09-06-2020, 03:31 PM
Ammo wrote:
It was so much easier for kids to get launched when I was a young adult. Those of us who were able to do it when we were young need to remain humble about it.
That's what I've been told numerous times over the last couple decades. I'd still like to see hard data on that idea that "it was so much easier for kids (me) to launch."
I just don't know if that's really true. Case in point: in my last year of high school, every day after school, I would hustle quickly a half mile to a main road where I'd hitchhike 5 miles to a restaurant, where I'd work until 11pm each night, 36 hours a week, washing dishes. I'd then hitchhike back home, and get up and do it again. This wasn't weird, and at the time I didn't see it as hard. It was just the only way I knew how to get a nest egg together so I could get out of the house after graduation. The next fall, I hitchhiked with two duffle bags and a pair of skis/poles 1100 miles across the country to Breckenridge, Colorado. I'd never been there, had no contacts, but I just wanted to be a ski bum. I rented a tiny room in a basement with a cold shower and would daily bum rides up to the ski area, looking and begging for work. I lived on canned beans and boiled potatoes.
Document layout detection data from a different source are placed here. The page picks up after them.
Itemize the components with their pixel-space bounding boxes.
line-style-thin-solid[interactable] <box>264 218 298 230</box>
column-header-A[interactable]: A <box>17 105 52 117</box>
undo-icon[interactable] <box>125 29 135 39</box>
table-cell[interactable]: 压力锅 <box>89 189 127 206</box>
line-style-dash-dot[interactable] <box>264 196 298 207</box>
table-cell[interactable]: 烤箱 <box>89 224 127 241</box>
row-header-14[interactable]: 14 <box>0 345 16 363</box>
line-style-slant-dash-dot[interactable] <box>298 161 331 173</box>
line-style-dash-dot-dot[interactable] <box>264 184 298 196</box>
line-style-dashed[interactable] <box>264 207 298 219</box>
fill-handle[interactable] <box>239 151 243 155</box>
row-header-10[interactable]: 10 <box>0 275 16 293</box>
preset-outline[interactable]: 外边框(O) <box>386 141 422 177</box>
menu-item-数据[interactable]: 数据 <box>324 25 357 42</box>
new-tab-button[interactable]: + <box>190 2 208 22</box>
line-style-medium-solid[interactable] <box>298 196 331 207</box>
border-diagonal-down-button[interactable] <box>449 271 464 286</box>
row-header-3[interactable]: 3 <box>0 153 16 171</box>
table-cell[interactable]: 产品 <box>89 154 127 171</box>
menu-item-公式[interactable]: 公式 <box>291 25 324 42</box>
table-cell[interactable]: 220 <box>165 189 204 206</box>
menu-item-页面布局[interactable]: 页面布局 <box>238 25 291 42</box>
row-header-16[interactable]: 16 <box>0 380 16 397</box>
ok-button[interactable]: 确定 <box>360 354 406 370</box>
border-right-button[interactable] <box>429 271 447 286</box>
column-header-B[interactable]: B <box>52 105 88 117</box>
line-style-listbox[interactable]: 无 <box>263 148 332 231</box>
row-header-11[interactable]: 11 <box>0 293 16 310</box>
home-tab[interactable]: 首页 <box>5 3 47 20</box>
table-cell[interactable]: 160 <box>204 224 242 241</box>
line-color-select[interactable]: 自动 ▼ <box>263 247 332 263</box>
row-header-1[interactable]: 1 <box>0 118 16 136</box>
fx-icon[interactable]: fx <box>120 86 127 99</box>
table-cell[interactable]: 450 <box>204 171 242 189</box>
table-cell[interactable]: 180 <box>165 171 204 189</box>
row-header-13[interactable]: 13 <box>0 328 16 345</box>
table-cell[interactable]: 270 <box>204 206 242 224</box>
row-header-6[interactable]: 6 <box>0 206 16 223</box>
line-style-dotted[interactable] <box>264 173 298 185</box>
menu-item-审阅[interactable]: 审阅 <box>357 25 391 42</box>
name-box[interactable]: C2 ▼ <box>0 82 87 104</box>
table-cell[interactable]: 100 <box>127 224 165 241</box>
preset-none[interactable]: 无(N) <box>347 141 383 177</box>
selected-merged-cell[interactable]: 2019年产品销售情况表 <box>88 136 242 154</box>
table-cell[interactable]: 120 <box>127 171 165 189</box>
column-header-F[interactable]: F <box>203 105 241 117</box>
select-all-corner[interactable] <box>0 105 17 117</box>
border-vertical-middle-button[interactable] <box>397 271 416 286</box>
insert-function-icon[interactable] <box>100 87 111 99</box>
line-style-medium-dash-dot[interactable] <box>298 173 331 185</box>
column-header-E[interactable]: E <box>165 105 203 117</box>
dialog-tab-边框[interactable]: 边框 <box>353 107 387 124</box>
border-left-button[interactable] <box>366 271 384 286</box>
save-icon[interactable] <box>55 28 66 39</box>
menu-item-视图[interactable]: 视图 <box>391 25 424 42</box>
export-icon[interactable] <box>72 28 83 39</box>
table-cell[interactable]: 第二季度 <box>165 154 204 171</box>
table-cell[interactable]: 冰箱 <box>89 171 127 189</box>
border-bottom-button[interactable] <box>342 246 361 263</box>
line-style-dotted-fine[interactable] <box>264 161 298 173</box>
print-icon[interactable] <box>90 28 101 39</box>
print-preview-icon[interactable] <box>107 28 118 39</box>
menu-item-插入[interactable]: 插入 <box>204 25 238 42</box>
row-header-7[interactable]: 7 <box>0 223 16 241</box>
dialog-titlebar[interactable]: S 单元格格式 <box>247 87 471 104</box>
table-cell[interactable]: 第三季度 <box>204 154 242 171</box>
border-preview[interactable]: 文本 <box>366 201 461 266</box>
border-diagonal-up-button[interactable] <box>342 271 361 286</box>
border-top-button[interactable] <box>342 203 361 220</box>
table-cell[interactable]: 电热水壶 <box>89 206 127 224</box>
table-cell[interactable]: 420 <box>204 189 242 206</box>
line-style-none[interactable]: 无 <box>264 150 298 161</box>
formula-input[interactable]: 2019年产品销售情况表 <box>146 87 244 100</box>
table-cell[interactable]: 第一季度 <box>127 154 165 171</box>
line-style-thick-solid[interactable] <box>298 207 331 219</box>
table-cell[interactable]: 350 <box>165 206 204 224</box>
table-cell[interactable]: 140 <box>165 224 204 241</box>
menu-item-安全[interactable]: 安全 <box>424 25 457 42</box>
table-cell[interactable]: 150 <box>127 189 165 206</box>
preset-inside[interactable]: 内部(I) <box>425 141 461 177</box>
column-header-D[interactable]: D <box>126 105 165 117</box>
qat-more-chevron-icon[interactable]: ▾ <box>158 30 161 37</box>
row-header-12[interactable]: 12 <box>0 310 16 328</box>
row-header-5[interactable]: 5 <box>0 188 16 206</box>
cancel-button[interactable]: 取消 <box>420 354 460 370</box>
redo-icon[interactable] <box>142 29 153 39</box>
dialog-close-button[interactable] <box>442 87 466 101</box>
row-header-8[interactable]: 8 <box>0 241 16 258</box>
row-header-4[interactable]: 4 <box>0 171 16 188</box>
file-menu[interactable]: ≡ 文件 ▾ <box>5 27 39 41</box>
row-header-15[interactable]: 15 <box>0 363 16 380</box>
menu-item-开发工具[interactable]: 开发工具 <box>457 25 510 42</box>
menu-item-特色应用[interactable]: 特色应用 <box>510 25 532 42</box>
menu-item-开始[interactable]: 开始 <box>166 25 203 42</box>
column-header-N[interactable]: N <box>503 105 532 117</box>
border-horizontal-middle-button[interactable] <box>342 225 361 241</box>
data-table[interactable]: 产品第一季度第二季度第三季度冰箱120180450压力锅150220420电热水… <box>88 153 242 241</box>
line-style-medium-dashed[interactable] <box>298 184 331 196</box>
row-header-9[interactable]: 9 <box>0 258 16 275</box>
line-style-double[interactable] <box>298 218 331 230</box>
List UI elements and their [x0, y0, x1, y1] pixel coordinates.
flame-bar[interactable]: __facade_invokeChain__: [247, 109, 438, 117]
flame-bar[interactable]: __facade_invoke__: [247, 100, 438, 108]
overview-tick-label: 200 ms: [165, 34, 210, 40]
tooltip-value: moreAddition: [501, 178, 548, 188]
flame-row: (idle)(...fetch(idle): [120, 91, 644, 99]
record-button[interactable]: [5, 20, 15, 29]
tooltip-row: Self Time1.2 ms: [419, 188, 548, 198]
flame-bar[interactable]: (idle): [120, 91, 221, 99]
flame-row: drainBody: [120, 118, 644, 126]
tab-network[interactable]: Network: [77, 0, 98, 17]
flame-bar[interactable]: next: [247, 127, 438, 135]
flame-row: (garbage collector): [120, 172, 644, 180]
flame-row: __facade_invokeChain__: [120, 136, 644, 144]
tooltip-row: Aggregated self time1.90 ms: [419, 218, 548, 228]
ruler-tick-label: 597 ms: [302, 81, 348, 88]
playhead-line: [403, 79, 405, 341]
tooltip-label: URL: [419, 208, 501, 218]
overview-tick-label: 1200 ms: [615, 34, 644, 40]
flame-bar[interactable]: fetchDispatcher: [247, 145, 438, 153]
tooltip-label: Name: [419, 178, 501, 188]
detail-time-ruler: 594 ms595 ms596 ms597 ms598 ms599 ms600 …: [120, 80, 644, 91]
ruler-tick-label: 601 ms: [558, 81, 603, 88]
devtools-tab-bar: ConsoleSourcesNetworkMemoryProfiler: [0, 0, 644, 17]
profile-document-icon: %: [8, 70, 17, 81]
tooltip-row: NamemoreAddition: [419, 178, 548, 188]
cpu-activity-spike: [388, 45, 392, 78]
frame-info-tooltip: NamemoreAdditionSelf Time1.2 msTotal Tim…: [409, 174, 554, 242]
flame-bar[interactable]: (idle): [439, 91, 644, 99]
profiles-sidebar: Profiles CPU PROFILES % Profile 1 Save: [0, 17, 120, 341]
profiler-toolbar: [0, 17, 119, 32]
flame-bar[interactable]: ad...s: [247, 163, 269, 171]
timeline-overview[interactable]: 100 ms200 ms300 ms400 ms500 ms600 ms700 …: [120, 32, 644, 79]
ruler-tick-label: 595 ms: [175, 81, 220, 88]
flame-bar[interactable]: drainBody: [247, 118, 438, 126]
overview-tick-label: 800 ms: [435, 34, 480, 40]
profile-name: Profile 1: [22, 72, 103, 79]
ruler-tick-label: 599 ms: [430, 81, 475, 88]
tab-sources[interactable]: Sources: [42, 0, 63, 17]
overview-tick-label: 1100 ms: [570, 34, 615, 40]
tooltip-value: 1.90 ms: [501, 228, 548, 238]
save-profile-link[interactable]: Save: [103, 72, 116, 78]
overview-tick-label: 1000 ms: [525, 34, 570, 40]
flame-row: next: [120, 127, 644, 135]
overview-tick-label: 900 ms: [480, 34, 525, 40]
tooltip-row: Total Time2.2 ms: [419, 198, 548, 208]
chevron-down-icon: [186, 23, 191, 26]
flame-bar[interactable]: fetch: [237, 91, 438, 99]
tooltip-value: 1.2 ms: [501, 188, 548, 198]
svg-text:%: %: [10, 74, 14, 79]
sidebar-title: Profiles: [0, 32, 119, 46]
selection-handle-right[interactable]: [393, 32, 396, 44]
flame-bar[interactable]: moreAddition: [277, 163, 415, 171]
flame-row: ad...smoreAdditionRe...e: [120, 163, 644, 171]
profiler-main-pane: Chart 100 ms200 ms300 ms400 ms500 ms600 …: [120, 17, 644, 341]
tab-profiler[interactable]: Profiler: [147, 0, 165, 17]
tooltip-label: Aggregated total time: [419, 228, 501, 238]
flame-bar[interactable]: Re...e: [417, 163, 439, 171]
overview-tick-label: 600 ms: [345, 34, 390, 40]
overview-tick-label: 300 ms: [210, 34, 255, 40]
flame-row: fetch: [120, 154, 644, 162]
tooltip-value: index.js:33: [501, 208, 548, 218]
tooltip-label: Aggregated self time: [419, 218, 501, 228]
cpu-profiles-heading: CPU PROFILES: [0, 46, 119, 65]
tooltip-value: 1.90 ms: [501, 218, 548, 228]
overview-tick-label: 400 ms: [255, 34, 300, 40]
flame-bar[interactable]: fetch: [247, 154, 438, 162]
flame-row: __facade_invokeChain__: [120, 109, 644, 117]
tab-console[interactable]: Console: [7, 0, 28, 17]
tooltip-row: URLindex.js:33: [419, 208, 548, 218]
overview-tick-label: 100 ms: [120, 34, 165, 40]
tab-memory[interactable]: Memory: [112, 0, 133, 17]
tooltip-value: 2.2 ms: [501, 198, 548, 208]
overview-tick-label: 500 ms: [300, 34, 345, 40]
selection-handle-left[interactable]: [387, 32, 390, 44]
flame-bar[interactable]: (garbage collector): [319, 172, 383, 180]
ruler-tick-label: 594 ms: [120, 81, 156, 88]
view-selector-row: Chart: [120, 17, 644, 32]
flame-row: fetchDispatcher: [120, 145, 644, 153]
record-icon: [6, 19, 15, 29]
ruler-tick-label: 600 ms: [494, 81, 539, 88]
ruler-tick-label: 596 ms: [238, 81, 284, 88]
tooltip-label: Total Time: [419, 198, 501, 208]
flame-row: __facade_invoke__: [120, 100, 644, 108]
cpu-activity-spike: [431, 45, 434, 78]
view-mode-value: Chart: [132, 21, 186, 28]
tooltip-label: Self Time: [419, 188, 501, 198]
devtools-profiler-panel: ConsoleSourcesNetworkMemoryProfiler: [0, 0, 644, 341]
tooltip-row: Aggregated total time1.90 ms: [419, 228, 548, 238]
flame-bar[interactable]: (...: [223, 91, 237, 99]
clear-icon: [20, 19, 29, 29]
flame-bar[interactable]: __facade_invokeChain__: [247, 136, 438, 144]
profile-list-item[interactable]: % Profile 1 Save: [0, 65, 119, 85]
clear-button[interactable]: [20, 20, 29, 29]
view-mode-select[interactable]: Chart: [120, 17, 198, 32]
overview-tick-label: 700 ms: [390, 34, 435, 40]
I have a dozen other stories like this peppered over the next few years, and I know many of my friends had similar stories. (hitchhiking down to Texas to look for and find a job as a custom wheat cutter, etc). I never purchased prepared coffee or paid for a restaurant meal until I was just shy of 21 years old.
I don't see a lot of that kind of bootstrap risk taking in many young people.